El puerto de Barcelona tiene un programa ambicioso hasta 2050, haciendo suyo el Green Deal de la UE, electrificando muelles para reducir emisiones más de un 50% en la próxima década, bonificando bajas emisiones… Pero los indicadores sobre calentamiento global, deterioro de los océanos, erosión de biodiversidad o bacterias tóxicas, prometen presionar muchos de los objetivos e intenciones que nos estamos planteando hoy mientras crecemos en emisiones globales cumbre tras cumbre. Esta nueva década que empieza con emergencia climática puede acabar en modo pánico medioambiental, obligándonos a plantear un nuevo viraje radical en nuestra forma de hacer negocios y relacionarnos con el planeta para sobrevivir en él.

En aquel viejo artículo que he releído para construir este, las personas y la cultura corporativa eran claves en la gestión del cambio, un factor decisivo para la implantación de cualquier estrategia. Pero el conjunto de disrupciones tecnológicas que nos está atropellando parecen cambiar este enfoque. El rápido cambio tecnológico, una constante creciente desde la revolución industrial, ha acabado siempre por crear más empleos de los que destruía, pero nada parece indicar que eso vaya a repetirse.

Las enormes infraestructuras que construimos ayer se inundan hoy de tecnología inteligente. La robótica colaborativa, la conducción autónoma y los drones, la biotecnología aplicada o la informática cuántica, lideradas por la nueva generación de inteligencias artificiales harán, también de la distribución y la operativa portuaria, una realidad en la que el factor humano se va diluyendo para cambiar mucho el modelo de empleo que conocemos.

La compañía australiana Cortical Labs está introduciendo neuronas biológicas reales, de ratones y humanos, en un microchip informático con el fin de lograr la capacidad de pensar en una IA de última generación. En este sofisticado mundo de algoritmos y automatización galopante, a nuestras manos y cerebros se les agotan las oportunidades.  Las personas, históricamente imprescindibles para el crecimiento, podemos dejar de serlo para naufragar masivamente hasta la más absoluta irrelevancia si no tenemos cuidado y nos dejamos arrastrar por la frenética creatividad de los ingenieros tecnológicos, la rentabilidad financiera egoísta o el consumismo irreflexivo.

Una eficaz cooperación internacional se antoja hoy más que imprescindible, pero fenómenos como el Brexit, el Trumpismo y demás nacionalismos extremos, entre otros fenómenos, la están complicando mucho. La creciente pérdida de prestigio y crédito de los políticos tradicionales ha facilitado la emergencia de los más oportunistas y manipuladores que parecen arrastrarnos a modelos locales y autoritarios del pasado, obsoletos para afrontar los enormes retos globales que sobrevienen, lastrando mucho la indispensable colaboración planetaria.

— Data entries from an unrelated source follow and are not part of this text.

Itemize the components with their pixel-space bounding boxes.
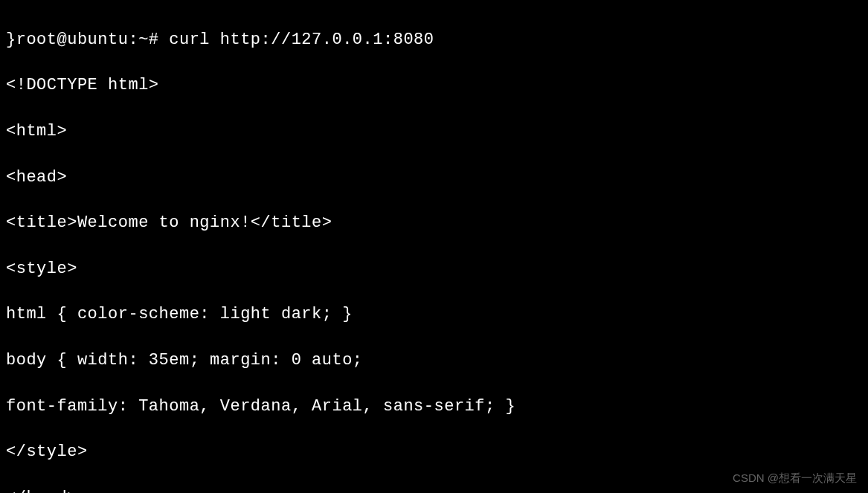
terminal-line: </head> [6,487,862,493]
terminal-line: <head> [6,167,862,190]
terminal-line: <!DOCTYPE html> [6,74,862,97]
terminal-line: <title>Welcome to nginx!</title> [6,212,862,235]
terminal-line: html { color-scheme: light dark; } [6,303,862,326]
terminal-line: font-family: Tahoma, Verdana, Arial, san… [6,396,862,419]
terminal-line: <style> [6,258,862,281]
terminal-line: <html> [6,120,862,144]
terminal-line: }root@ubuntu:~# curl http://127.0.0.1:80… [6,29,862,52]
terminal-line: </style> [6,441,862,464]
terminal-output[interactable]: }root@ubuntu:~# curl http://127.0.0.1:80… [6,6,862,493]
watermark-text: CSDN @想看一次满天星 [733,470,857,486]
terminal-line: body { width: 35em; margin: 0 auto; [6,349,862,373]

Desaprender, desmontar viejos paradigmas, cuestionarse convicciones y principios que han predominado en el éxito durante muchas décadas, para nada es fácil. Pero es imperativo para aprender, para evolucionar y poder instalar una nueva cultura, un nuevo modelo mental, un nuevo paradigma industrial, económico y social que nos permita navegar con éxito hacia el complejo y arduo futuro que se otea en el horizonte con un calendario que parece venir cada día con más prisas.

Quizás los filósofos deberán relevar a los nuevos ingenieros tecnológicos en el manejo de la brújula estratégica, quizás los científicos deban tener mucho más peso en las decisiones políticas. Quizás las grandes organizaciones, que manejan hoy nuestro rumbo más que los gobiernos más potentes, tengan que empezar a cuestionarse con honestidad y valentía su estrategia. ¿Para qué crecemos? ¿Qué mundo futuro perseguimos? ¿Qué papel va a jugar la disrupción tecnológica en nuestro destino cómo humanidad? ¿Qué deudas y oportunidades queremos dejar a la siguiente generación?… Quizás sean tiempos de una Smart reflexión para poner primero lo primero.